Mungkin untuk ekspansi Austronesia, kita harus melihat segala perspektif lebih
rinci. Langkah pertama mungkin paling efektif adalah memetakan temuan
arkeologi. Sekali merengkuh dayung dua tiga ekspansi bisa diungkap. Kenapa harus
berawal dari temuan-temuan arkeologi? Sebelum ekspansi Austronesia, ada
hipotesis bahwa populasi yang mendahului mereka, yang dikenal dengan protoMelayu-Polynesia (pMP) lebih dahulu melanglang lautan. Hal ini ditandai dengan
sebaran populasi leluhur penutur Austronesia yang terjadi paska mencairnya es di
kutub utara pada awal era Holocene, dengan genetik marker mtDNA E, dan
mungkin juga B4a1. Karena kedua marker tersebut tersebar luas dari daratan Asia
Tenggara sampai Pasifik, maka temuan arkeologi berupa tembikar dan mungkin
peralatan mencari ikan akan sangat membantu. Bahkan sisa-sisa pembakaran masa
lalu pun bisa menjadi petunjuk keberadaan manusia pendahulu di pulau-pulau kecil
di Pasifik.
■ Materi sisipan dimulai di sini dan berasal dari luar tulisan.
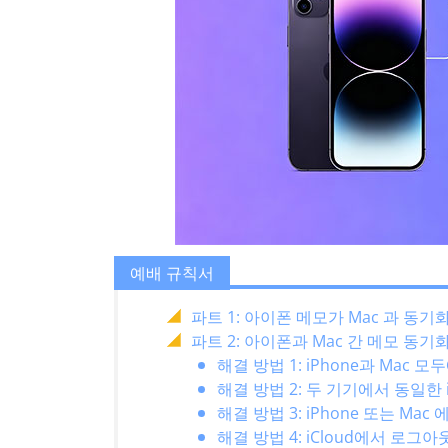
예배 규칙서
파트 1: 아이폰 메모가 Mac 과 동
파트 2: 아이폰과 Mac 간 메모 동기
해결 방법 1: iPhone과 Mac 모
해결 방법 2: 두 기기에서 동일한
해결 방법 3: iPhone 또는 Ma
해결 방법 4: iCloud에서 로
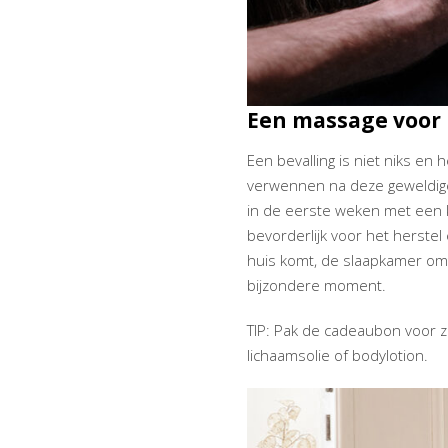
Een massage voo
Een bevalling is niet niks e
verwennen na deze geweldige
in de eerste weken met een 
bevorderlijk voor het herste
huis komt, de slaapkamer om
bijzondere moment.
TIP: Pak de cadeaubon voor z
lichaamsolie of bodylotion.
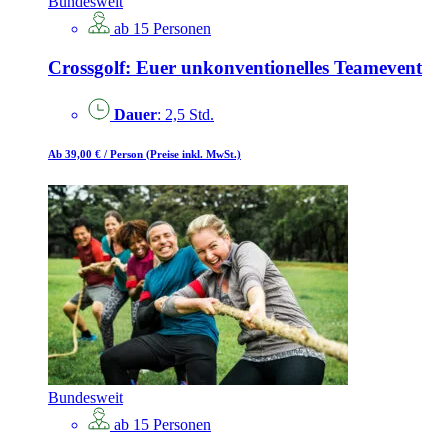
Bundesweit
ab 15 Personen
Crossgolf: Euer unkonventionelles Teamevent
Dauer
: 2,5 Std.
Ab 39,00 €
/ Person
(Preise inkl. MwSt.)
Bundesweit
ab 15 Personen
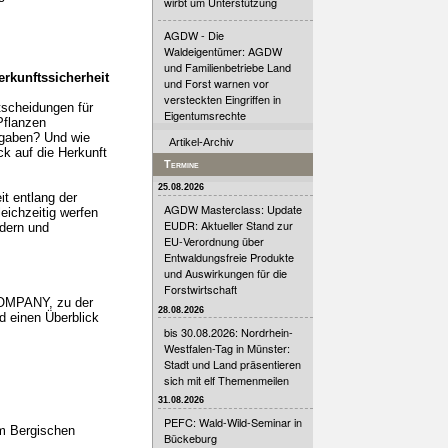
wirbt um Unterstützung
AGDW - Die
Waldeigentümer: AGDW
und Familienbetriebe Land
rkunftssicherheit
und Forst warnen vor
versteckten Eingriffen in
tscheidungen für
Eigentumsrechte
Pflanzen
rgaben? Und wie
Artikel-Archiv
ck auf die Herkunft
Termine
25.08.2026
t entlang der
AGDW Masterclass: Update
eichzeitig werfen
EUDR: Aktueller Stand zur
ldern und
EU-Verordnung über
Entwaldungsfreie Produkte
und Auswirkungen für die
Forstwirtschaft
COMPANY, zu der
28.08.2026
d einen Überblick
bis 30.08.2026: Nordrhein-
Westfalen-Tag in Münster:
Stadt und Land präsentieren
sich mit elf Themenmeilen
31.08.2026
PEFC: Wald-Wild-Seminar in
um Bergischen
Bückeburg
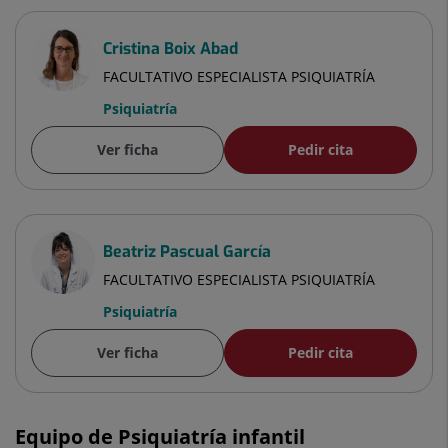
Cristina Boix Abad
FACULTATIVO ESPECIALISTA PSIQUIATRÍA
Psiquiatría
Ver ficha
Pedir cita
Beatriz Pascual García
FACULTATIVO ESPECIALISTA PSIQUIATRÍA
Psiquiatría
Ver ficha
Pedir cita
Equipo de Psiquiatría infantil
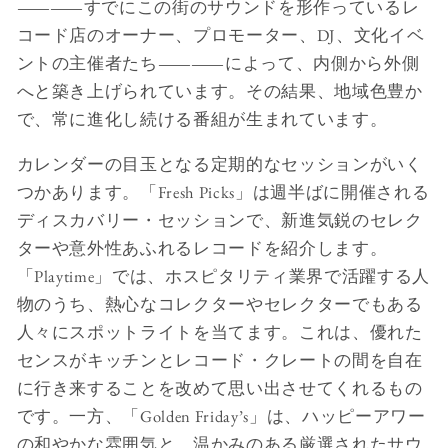
――すでにこの街のサウンドを形作っているレ
コード店のオーナー、プロモーター、DJ、文化イベ
ントの主催者たち――によって、内側から外側
へと築き上げられています。その結果、地域色豊か
で、常に進化し続ける番組が生まれています。
カレンダーの目玉となる定期的なセッションがいく
つかあります。「Fresh Picks」は週半ばに開催される
ディスカバリー・セッションで、新進気鋭のセレク
ターや意外性あふれるレコードを紹介します。
「Playtime」では、ホスピタリティ業界で活躍する人
物のうち、熱心なコレクターやセレクターでもある
人々にスポットライトを当てます。これは、優れた
センスがキッチンとレコード・クレートの間を自在
に行き来することを改めて思い出させてくれるもの
です。一方、「Golden Friday’s」は、ハッピーアワー
の和やかな雰囲気と、温かみのある厳選されたサウ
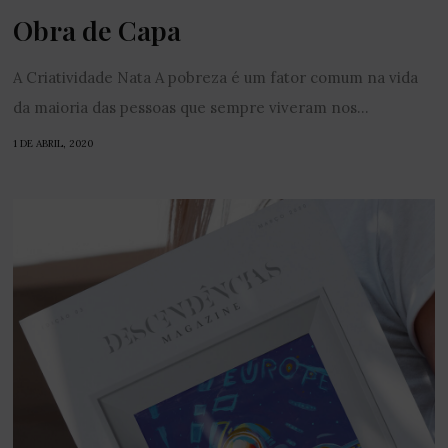
Obra de Capa
A Criatividade Nata A pobreza é um fator comum na vida
da maioria das pessoas que sempre viveram nos...
1 DE ABRIL, 2020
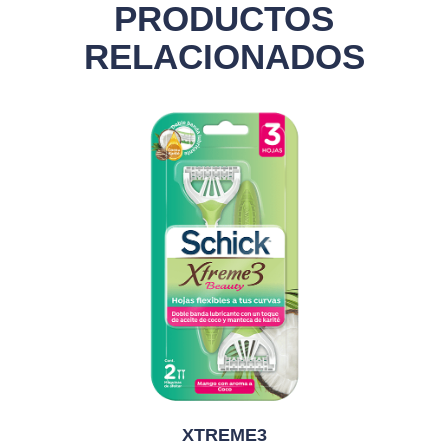
PRODUCTOS
RELACIONADOS
XTREME3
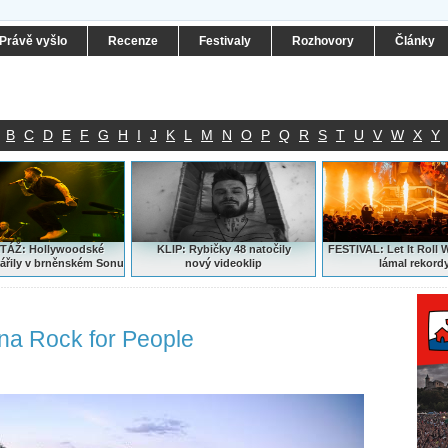
Právě vyšlo
Recenze
Festivaly
Rozhovory
Články
B
C
D
E
F
G
H
I
J
K
L
M
N
O
P
Q
R
S
T
U
V
W
X
Y
ÁŽ: Hollywoodské
KLIP: Rybičky 48 natočily
FESTIVAL:
Let It Roll 
ářily v brněnském Sonu
nový
videoklip
lámal rekord
 na Rock for People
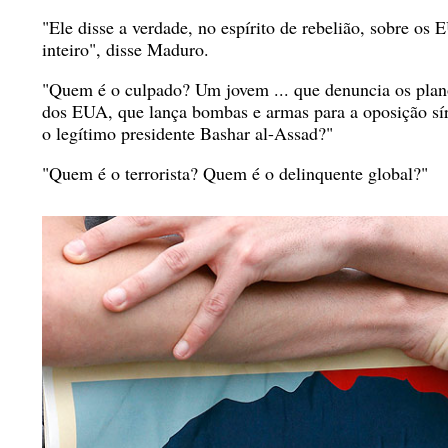
"Ele disse a verdade, no espírito de rebelião, sobre o
inteiro", disse Maduro.
"Quem é o culpado? Um jovem ... que denuncia os plan
dos EUA, que lança bombas e armas para a oposição síri
o legítimo presidente Bashar al-Assad?"
"Quem é o terrorista? Quem é o delinquente global?"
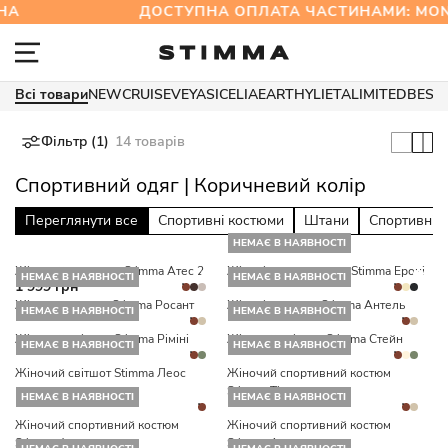
А
ДОСТУПНА ОПЛАТА ЧАСТИНАМИ: MO
Всі товари
NEW
CRUISE
VEYA
SICELIA
EARTHY
LIETA
LIMITED
BEST
Фільтр (1)
14 товарів
Спортивний одяг | Коричневий колір
Переглянути все
Спортивні костюми
Штани
Спортивні 
НЕМАЄ В НАЯВНОСТІ
Жіночий комплект Stimma Атес 2
Жіночі штани-саруел Stimma Ероні
НЕМАЄ В НАЯВНОСТІ
НЕМАЄ В НАЯВНОСТІ
1 999 грн
Жіночий костюм Stimma Росант
Жіночі джогери Stimma Антель
НЕМАЄ В НАЯВНОСТІ
НЕМАЄ В НАЯВНОСТІ
Жіночий світшот Stimma Ріміні
Жіночий світшот Stimma Стейн
НЕМАЄ В НАЯВНОСТІ
НЕМАЄ В НАЯВНОСТІ
Жіночий світшот Stimma Леос
Жіночий спортивний костюм
Stimma Тіно
НЕМАЄ В НАЯВНОСТІ
НЕМАЄ В НАЯВНОСТІ
Жіночий спортивний костюм
Жіночий спортивний костюм
Stimma Флорес
Stimma Арвед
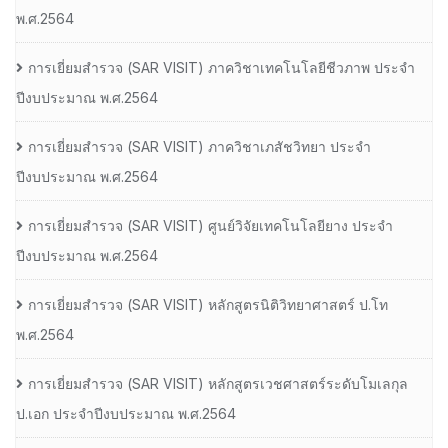
พ.ศ.2564
การเยี่ยมสํารวจ (SAR VISIT) ภาควิชาเทคโนโลยีชีวภาพ ประจํา
ปีงบประมาณ พ.ศ.2564
การเยี่ยมสํารวจ (SAR VISIT) ภาควิชาเภสัชวิทยา ประจํา
ปีงบประมาณ พ.ศ.2564
การเยี่ยมสํารวจ (SAR VISIT) ศูนย์วิจัยเทคโนโลยียาง ประจํา
ปีงบประมาณ พ.ศ.2564
การเยี่ยมสํารวจ (SAR VISIT) หลักสูตรนิติวิทยาศาสตร์ ป.โท
พ.ศ.2564
การเยี่ยมสํารวจ (SAR VISIT) หลักสูตรเวชศาสตร์ระดับโมเลกุล
ป.เอก ประจําปีงบประมาณ พ.ศ.2564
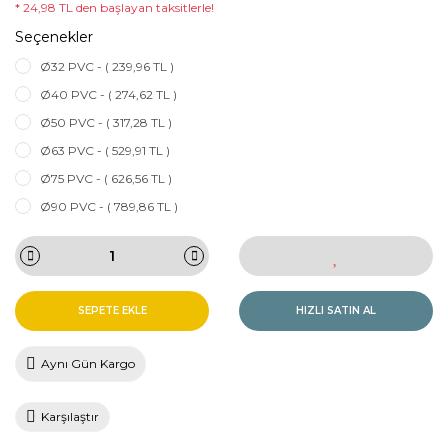
* 24,98 TL den başlayan taksitlerle!
Seçenekler
Ø32 PVC - ( 239,96 TL )
Ø40 PVC - ( 274,62 TL )
Ø50 PVC - ( 317,28 TL )
Ø63 PVC - ( 529,91 TL )
Ø75 PVC - ( 626,56 TL )
Ø90 PVC - ( 789,86 TL )
SEPETE EKLE
HIZLI SATIN AL
Aynı Gün Kargo
Karşılaştır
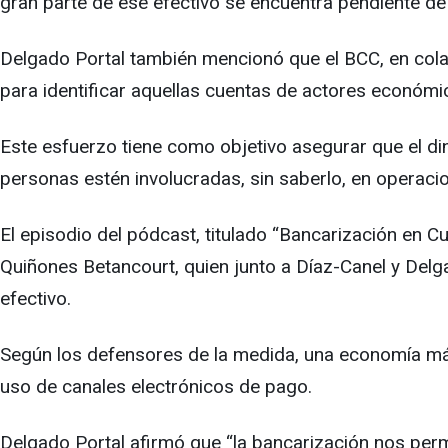
gran parte de ese efectivo se encuentra pendiente de 
Delgado Portal también mencionó que el BCC, en colab
para identificar aquellas cuentas de actores económi
Este esfuerzo tiene como objetivo asegurar que el din
personas estén involucradas, sin saberlo, en operaci
El episodio del pódcast, titulado “Bancarización en C
Quiñones Betancourt, quien junto a Díaz-Canel y Delga
efectivo.
Según los defensores de la medida, una economía más b
uso de canales electrónicos de pago.
Delgado Portal afirmó que “la bancarización nos perm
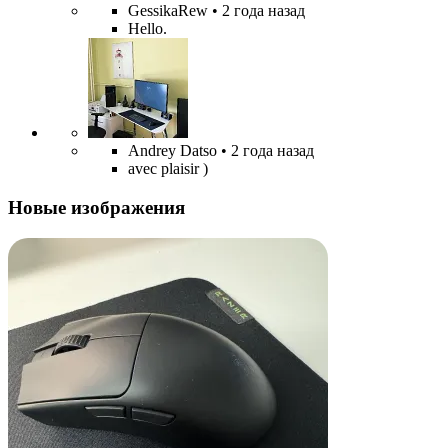
GessikaRew
• 2 года назад
Hello.
Andrey Datso
• 2 года назад
avec plaisir )
Новые изображения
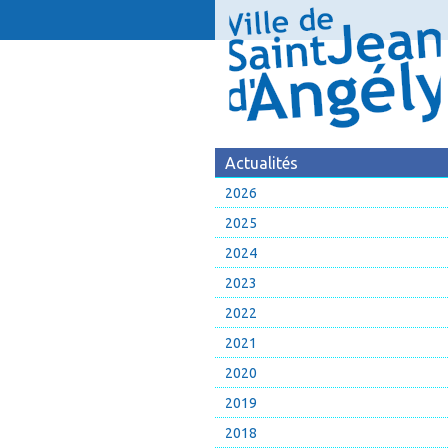
Actualités
2026
2025
2024
2023
2022
2021
2020
2019
2018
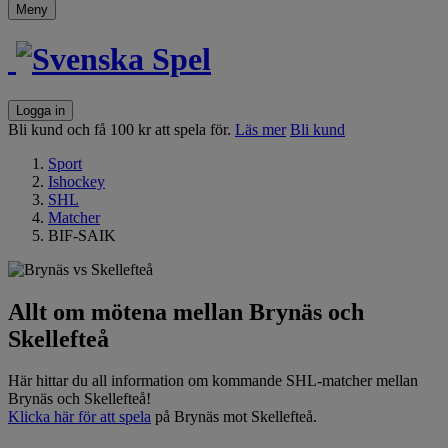
Meny
Logga in
Bli kund och få 100 kr att spela för.
Läs mer
Bli kund
Sport
Ishockey
SHL
Matcher
BIF-SAIK
Allt om mötena mellan Brynäs och
Skellefteå
Här hittar du all information om kommande SHL-matcher mellan
Brynäs och Skellefteå!
Klicka här för att spela
på Brynäs mot Skellefteå.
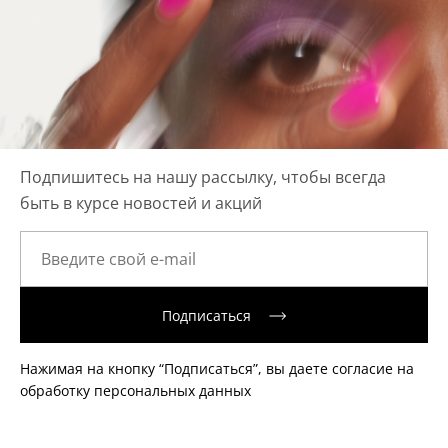
Подпишитесь на нашу рассылку, чтобы всегда
быть в курсе новостей и акций
Подписаться
Нажимая на кнопку “Подписаться”, вы даете согласие на
обработку персональных данных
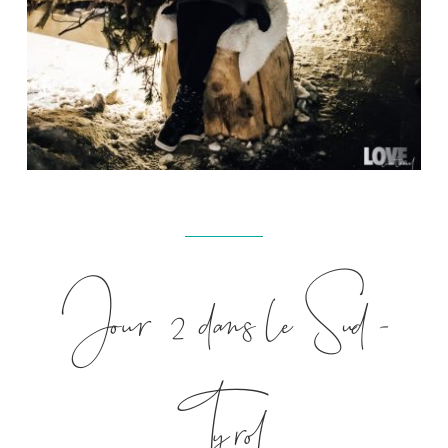
Jour 2 dans le Sud-
Tyrol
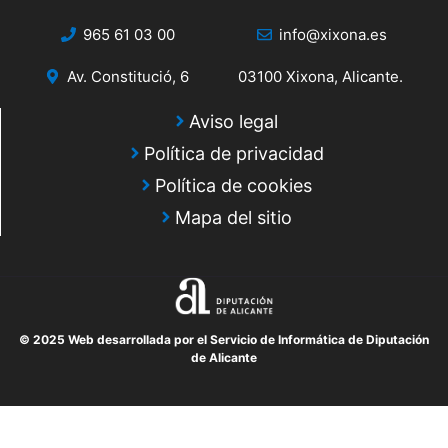
965 61 03 00
info@xixona.es
Av. Constitució, 6
03100 Xixona, Alicante.
Aviso legal
Política de privacidad
Política de cookies
Mapa del sitio
© 2025 Web desarrollada por el Servicio de Informática de Diputación
de Alicante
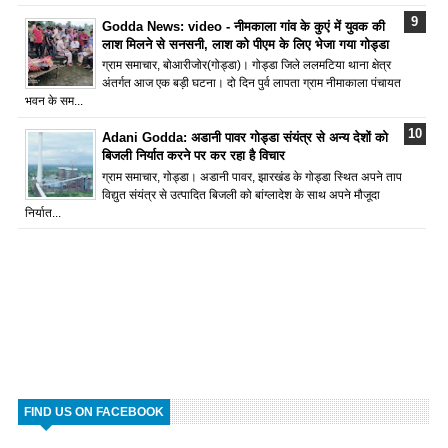
Godda News: video - नीमकाला गांव के कुएं में युवक की
लाश मिलने से सनसनी, लाश को पीएम के लिए भेजा गया गोड्डा
ग्राम समाचार, बोआरीजोर(गोड्डा)। गोड्डा जिले ललमटिया थाना क्षेत्र
अंतर्गत आज एक बड़ी घटना। दो दिन पुर्व लापता ग्राम नीमाकाला पंचायत
भवन के सम...
Adani Godda: अडानी पावर गोड्डा संयंत्र से अन्य देशों को
बिजली निर्यात करने पर कर रहा है विचार
ग्राम समाचार, गोड्डा। अडानी पावर, झारखंड के गोड्डा स्थित अपने ताप
विद्युत संयंत्र से उत्पादित बिजली को बांग्लादेश के साथ अपने मौजूदा
निर्यात...
FIND US ON FACEBOOK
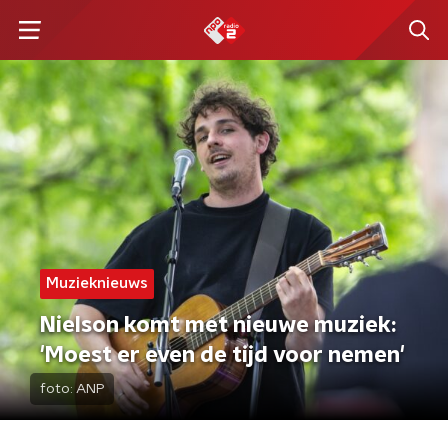
Muzieknieuws
Nielson komt met nieuwe muziek:
'Moest er even de tijd voor nemen'
foto:
ANP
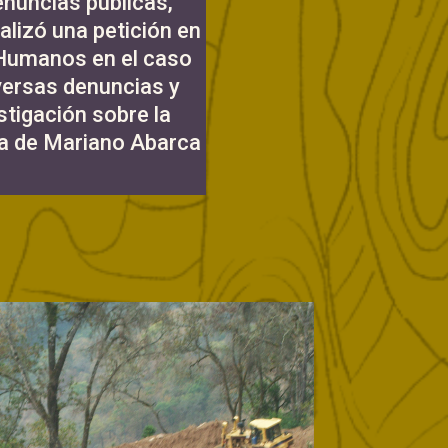
enuncias públicas,
alizó una petición en
 Humanos en el caso
versas denuncias y
stigación sobre la
da de Mariano Abarca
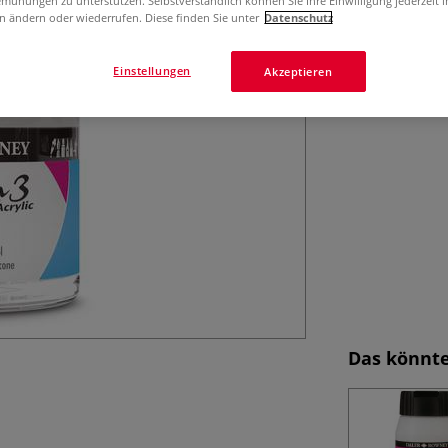
mühungen zu unterstützen. Selbstverständlich können Sie Ihre Einwilligung jederzeit 
n ändern oder wiederrufen. Diese finden Sie unter
Datenschutz
und System3 Pour
Einstellungen
Akzeptieren
Das könnte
Keakuratan penanggalan karbon yang dilakukan arkeolog bisa
mempersempit rentang waktu populasi yang sedang ditelusuri. Hasil penting dari
data-data arkeologi bisa menjadi kalibrator bagi disiplin lain yang melakukan
penanggalan berdasarkan biologi molekuler maupun berdasarkan catatan masa lalu
yang masih tergantung dengan asumsi yang dipakai. Namun sekarang kita bisa
memakai analisis ancient DNA sebagai interface antara arkeologi dan genetika.
Setidaknya, data genetika populasi bisa dikalibrasi dengan data aDNA, sehingga
diskrepansi antara umur fosil dan umur genetik marker bisa dipersempit.
Meskipun analisis genetika telah menyumbangkan kontribusi yang cukup signifikan
terhadap rekonstruksi sejarah penutur Austronesia, namun perlu diwaspadai bahwa
perlu pendalaman atas kesimpulan yang diambil dari masing-masing data genetika
populasi penutur Austronesia. Tidak sesederhana yang dijabarkan oleh para peneliti
genetika populasi, ada beberapa hal kecil yang sering diabaikan, sehingga apa yang
dipaparkan tidak seperti kenyataan yang ada. Di bagian lain, saya akan tunjukkan
perihal genetic markers penutur Austronesia yang kurang tepat disimpulkan karena
ketidaksesuaian dengan realitas yang ada. Analisis genome populasi saat ini
memang memberi gambaran tentang struktur dan komposisi populasi penutur
Konsensus yang tidak terbantahkan, bahwa kepulauan Asia Tenggara, dalam hal ini
Sundaland dan Wallacea, lebih jauh lagi Sahul, telah dihuni manusia jauh sebelum
budaya Austronesia berkembang. Garis keturunan dari populasi pendahulu tersebut
diantaranya Orang Asli di Semenanjung Malaysia, suku pedalaman Papua dan PNG,
beberapa populasi Negrito seperti pribumi Andaman, Mamanwa dan Manobo di
Filipina, serta suku aborigin di Australia. Meskipun masih banyak yang belum
terungkap, seperti manusia tertua di China selatan, Daoxian, kemudian manusia
Tam Pa Ling di Laos, manusia di Maros Sulawesi Selatan, Flores, dan lain-lain, bukti
paleoantropologi baru menemukan fosil di Gua Niah di Serawak, Kepulauan
Bismarcks bagian utara, dan Gua Callao di Filipina. Salah satu dari populasi
pendahulu selanjutnya menghuni kepulauan Bismarcks, di mana bukti tembikar
khas Lapita tertua ditemukan (red-slipped pottery). Disimpulkannya Lapita berasal
dari kepulauan Bismarcks mengabaikan tembikar yang juga berbahan tanah merah
namun tanpa dekorasi yang sudah tersebar di masa sebelumnya di Borneo,
Sulawesi dan Maluku. Sebelum sampai pada bentuk tembikar Lapita yang menjadi
khas budaya Lapita, mereka juga mengalami fase yang dinamakan tembikar praLapita. Ini yang jarang diteliti oleh para ahli genetika populasi. Jika perbandingan
fase budaya Lapita dengan penanda genetik populasi, mungkin akan semakin jelas
kenapa bentuk awal tembikar dari tanah liat juga tersebar di Wallacea dan Borneo.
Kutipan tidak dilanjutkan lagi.